I met two big goals during the month of November. The first one was to participate in the National Novel Writing Month, or NaNoWriMo. The purpose is to join writers from around the world and write 50,000 words in 30 days. I made this goal last year after reading posts from several writers I follow on social media. When they discussed how challenging and rewarding the experience was for them, I was hooked.
Not only did I meet my goal and participate this year, but I also met my second goal – “winning” the challenge by completing 50,000 words. My final word count was 56,272 with one week left to spare.
I say this not to brag, but to inspire others who are on the fence about participating in the event. I almost didn’t sign-up for fear I wouldn’t finish. I am proof, it IS possible to do NaNoWriMo and win, even when working full-time. It just takes committment and a little help from friends.
So looking back on the crazy month of writing, here’s some things I want to share that got me to the finish line.
- Before NaNoWriMo:
- Good preparation was the key, not just the book itself, but setting up everything around me for success. NaNoWriMo had several online resources that I found very helpful during the planning process.
- I made a small outline of the main points in my story which would keep me moving forward.
- To increase my motivation and accountability, I shared my commitment with others by posting this goal on all of my social media accounts.
- When the NaNoWriMo website opened, I created an author profile, joined a region, and found several writing buddies that I connected with online.
- I printed out a NaNoWriMo calendar to track my daily word count.
- During NaNoWriMo:
- Community Support: My online writing buddies served as a great connection to others working on the same goal. As the days moved forward, we emailed back and forth to push each other especially when our progress slowed. We also celebrated when the weekly milestones were met.
- Region support: My region was located several hours away and I couldn’t attend their in-person events. By reading their online forums, I could still stay updated and connected to the group from my home.
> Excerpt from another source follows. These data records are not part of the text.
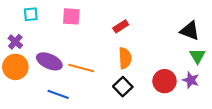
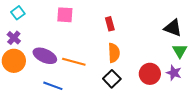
cyan square: (31, 14) -> (18, 13), moved, turned -32
red rectangle: (121, 26) -> (110, 24), turned -72

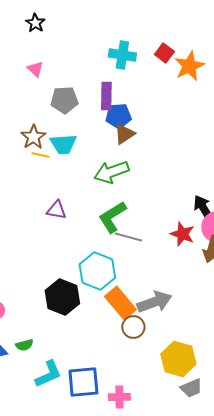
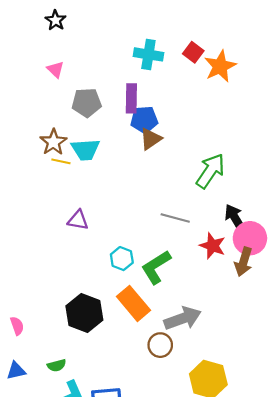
green arrow: (111, 172) -> (210, 171), moved, turned 144
green L-shape: (112, 217) -> (156, 267), moved
gray line: (128, 237) -> (175, 218), moved
cyan hexagon: (97, 271) -> (122, 259), moved, size x0.6
orange rectangle: (120, 303) -> (134, 303), moved
green semicircle: (24, 345) -> (57, 365), moved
- Badges: These badges worked like a carrot dangled in front urging me to meet each milestone. Funny how watching a little icon pop up when you hit 5k, 10k, 25k, and then 50k could keep me motivated, but it definitely worked.
- Word counter tracker: I loved seeing this grow each day when I updated my numbers.
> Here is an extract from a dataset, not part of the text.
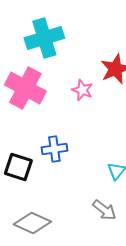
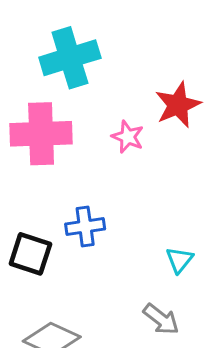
pink cross: (25, 88) -> (41, 134), turned -30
- Establish a writing routine: I planned each day around a scene I wanted to write. Most of the time it was written chronologically, but there were times where I was stuck and wrote a scene that played the most in my head that day.
- Keep the mindset of just putting words down: There were days when I struggled with this and I made up for those time during my long writing sprints. I often carried a notebook for notes or typed up scenes in my phone while I was on the move. Then later in the day, I transcribed these ideas into the computer. It was always surprising how many words those small blips of information turned out to be.
- Celebrate each writing goal: This was a must – I continued to read and treated myself to several new book releases from my favorite authors. I also splurged on little things like a manicure, shopping, a trip to the local coffee shop, or fun time with the family.
- Things that didn’t work out like I expected:
- I wish I could’ve blogged more to track my progress, but there wasn’t any extra time.
- With NaNoWriMo the rule is to turn off the inner editor and just write. I found this very difficult. Of course, I cheated and had to edit some. I just didn’t do this nearly as much as I normally do while writing. The biggest difference was when reading my work from the prior day, I didn’t dive in and start editing typos or problems within the story. I only tried this once and found my word count dropped quickly.
- What I learned:
- I was amazed by what I tackled this month simply by digging in and writing every day. During those 23 days of NaNoWriMo, I accomplished more than I did in almost 6 months with my first book.
- This tells me that with self-discipline, time in the seat, making a commitment, and keeping a small story idea moving foward can snowball and add up to something really big.
Now you might be asking me. . . would you do this again? ABSOLUTELY!
For my next NaNoWriMo, I want to plan more local activities in my surrounding area like write-ins or other fun events for Wrimos to write together. I also want to enlist more people in my community and several of my online writing friends to participate with me.
So I have to know, who plans on joining me for NaNoWriMo next year?